On the other hand …. you don’t want this stranger to be as good as you. You don’t want them to win over all your clients. To fit right in. To have more experience. More knowledge. More expert authority. You certainly don’t want your staff to idolise her (or him) and leave when she leaves.
I’m not the only woman in that tricky dilemma of recruiting your own replacement for maternity leave cover. Caught between a rock and a hard stone, you want your replacement to be good. But not too good. (During one maternity leave, my replacement tried to ‘steal’ my promotion while I was away – more on that another day).
Tonight’s show on BBC One really plays to that nightmare scenario of the maternity leave replacement. Ellen lands a big contract for her firm of architects and then falls unexpectedly pregnant. When she hires Paula as the replacement, she soon fears she has made a terrible mistake. Ellen loves her career and is in no doubt that she wants to get back to work quickly. But the replacement, Paula (and already a mum), has other ideas. She thinks Ellen should be focusing on her baby, not her work.
While Ellen is scared that she is being forced out and that Paula is quick to move in – not just on her bosses, but on her clients and friends too, everybody else thinks that Paula is great. Even her husband thinks she’s being overly sensitive and paranoid. But then he knows about her previous mental history. Is Paula being manipulative or is she simply trying to do a good job?
These maternity leave nightmare scenarios crop up all the time in the conversations I have with my clients. Who hasn’t had their mental state questioned by colleagues when pregnant. Who hasn’t worried that their manager is cutting you out of conversations. Who doesn’t fear that the replacement will damage your reputation; steal your promotion; or restructure the team in your absence.

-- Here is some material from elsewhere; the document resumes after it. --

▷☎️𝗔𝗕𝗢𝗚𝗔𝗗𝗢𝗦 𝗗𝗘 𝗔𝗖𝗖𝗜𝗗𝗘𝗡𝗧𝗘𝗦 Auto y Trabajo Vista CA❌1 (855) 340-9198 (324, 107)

While you might be tempted to ring your work colleagues every couple of weeks to check how the replacement is working out (secretly hoping the answer is “terrible”), let’s not forget that The Replacement is fiction.
No matter how good (or bad) your replacement, while the majority of employers say they are firm supporters of female staff during and after pregnancy, according to research published by the Equality and Human Rights Commission, three in four (77%) mothers say they have had a negative or possibly discriminatory experience at work.
So caught between a rock and a hard stone, you need your replacement to be good. But not too good. After all, you don’t want your replacement to ‘steal’ your clients or your reputation while you’re away.